With the majority of the UK population being vaccinated in the near future and a likely return to pre-pandemic contact rates, Covid is expected to soon reach its epidemic equilibrium. At this stage, three out of the four forces will have been removed. With seasonality obviously remaining, it is expected to start driving the epidemic dynamic, pushing R above 1 in winter and below 1 in summer. At this stage, Covid will join the 200 other seasonal endemic respiratory viruses in circulation globally. In short, we need to wait for the worst of the pandemic to be over before seasonality becomes the factor dictating the transmissibility rate of the virus.

The vast majority of infections in previously immunised people is expected to be fairly benign. We failed to eliminate Covid and are unlikely to do so in the foreseeable future. Although, thanks to effective vaccines and a remarkable viral surveillance infrastructure allowing us to update vaccines whenever needed, those lucky enough to live in rich countries are facing a much-tamed foe, in time likely comparable in its associated morbidity and mortality to the flu, or even the four common cold coronaviruses already in circulation.

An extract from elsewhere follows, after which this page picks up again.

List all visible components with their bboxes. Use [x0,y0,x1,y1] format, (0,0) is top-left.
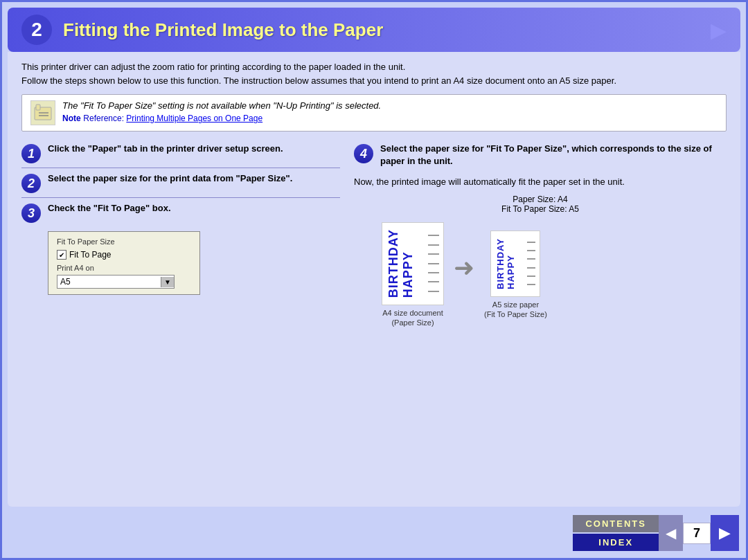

The transition of Covid into endemicity is expected to happen progressively with epidemic wavelets of diminishing amplitude settling in the winter. This seasonal endemic state will be attained at a different time in various places. For most of Europe and the US, the transition towards endemicity is already well under way, and epidemic waves linked to massive morbidity and mortality, such as the ones we experienced before, are unlikely to occur in the future.